EXERCISE
Using the records below, write out again exactly the lines that begin at the line containing "większości Twoich preferencji" and end at the line containing "Recrutement et marque employeur", and no other lines.

MATERIAL FOR THIS TASK
- Opening Delimiter -
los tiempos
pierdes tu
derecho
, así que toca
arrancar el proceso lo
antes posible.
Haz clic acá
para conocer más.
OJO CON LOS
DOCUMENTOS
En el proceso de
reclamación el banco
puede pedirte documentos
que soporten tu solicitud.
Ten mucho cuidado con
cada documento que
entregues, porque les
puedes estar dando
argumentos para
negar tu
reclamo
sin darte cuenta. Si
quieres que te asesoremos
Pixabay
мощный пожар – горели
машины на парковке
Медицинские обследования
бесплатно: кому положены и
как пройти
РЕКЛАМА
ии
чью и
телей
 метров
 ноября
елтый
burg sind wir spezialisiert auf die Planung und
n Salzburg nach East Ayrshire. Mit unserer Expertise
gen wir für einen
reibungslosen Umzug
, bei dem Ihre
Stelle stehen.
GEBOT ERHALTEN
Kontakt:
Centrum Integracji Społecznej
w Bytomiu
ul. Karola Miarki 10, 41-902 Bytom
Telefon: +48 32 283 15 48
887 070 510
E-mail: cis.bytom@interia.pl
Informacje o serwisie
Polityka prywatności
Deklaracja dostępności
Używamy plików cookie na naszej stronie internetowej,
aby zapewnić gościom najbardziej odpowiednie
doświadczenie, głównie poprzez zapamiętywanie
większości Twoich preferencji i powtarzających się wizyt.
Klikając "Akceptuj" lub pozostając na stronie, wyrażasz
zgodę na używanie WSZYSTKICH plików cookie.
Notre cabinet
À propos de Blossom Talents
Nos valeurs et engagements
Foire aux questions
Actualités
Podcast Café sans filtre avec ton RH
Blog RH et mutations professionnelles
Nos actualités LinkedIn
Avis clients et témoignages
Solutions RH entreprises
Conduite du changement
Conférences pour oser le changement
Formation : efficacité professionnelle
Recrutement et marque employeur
- Closing Delimiter -
- Opening Delimiter -
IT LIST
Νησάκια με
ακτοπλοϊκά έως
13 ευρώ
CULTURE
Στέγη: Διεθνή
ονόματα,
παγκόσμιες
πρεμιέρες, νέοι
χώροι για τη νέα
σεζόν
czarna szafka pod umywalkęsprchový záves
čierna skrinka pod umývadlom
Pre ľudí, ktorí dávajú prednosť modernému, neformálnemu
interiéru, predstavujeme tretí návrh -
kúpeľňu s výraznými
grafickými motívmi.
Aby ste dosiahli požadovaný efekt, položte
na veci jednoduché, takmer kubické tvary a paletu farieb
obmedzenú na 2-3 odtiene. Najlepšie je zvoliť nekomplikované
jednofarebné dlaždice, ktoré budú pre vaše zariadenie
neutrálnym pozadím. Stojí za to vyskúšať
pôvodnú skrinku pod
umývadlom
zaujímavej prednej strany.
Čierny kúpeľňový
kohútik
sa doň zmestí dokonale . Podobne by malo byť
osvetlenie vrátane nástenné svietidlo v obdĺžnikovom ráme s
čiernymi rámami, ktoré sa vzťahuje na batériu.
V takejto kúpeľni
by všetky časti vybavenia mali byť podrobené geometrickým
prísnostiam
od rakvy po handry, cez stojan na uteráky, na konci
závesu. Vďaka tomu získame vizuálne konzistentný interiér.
- Closing Delimiter -
OUTPUT OF THE EXERCISE
większości Twoich preferencji i powtarzających się wizyt.
Klikając "Akceptuj" lub pozostając na stronie, wyrażasz
zgodę na używanie WSZYSTKICH plików cookie.
Notre cabinet
À propos de Blossom Talents
Nos valeurs et engagements
Foire aux questions
Actualités
Podcast Café sans filtre avec ton RH
Blog RH et mutations professionnelles
Nos actualités LinkedIn
Avis clients et témoignages
Solutions RH entreprises
Conduite du changement
Conférences pour oser le changement
Formation : efficacité professionnelle
Recrutement et marque employeur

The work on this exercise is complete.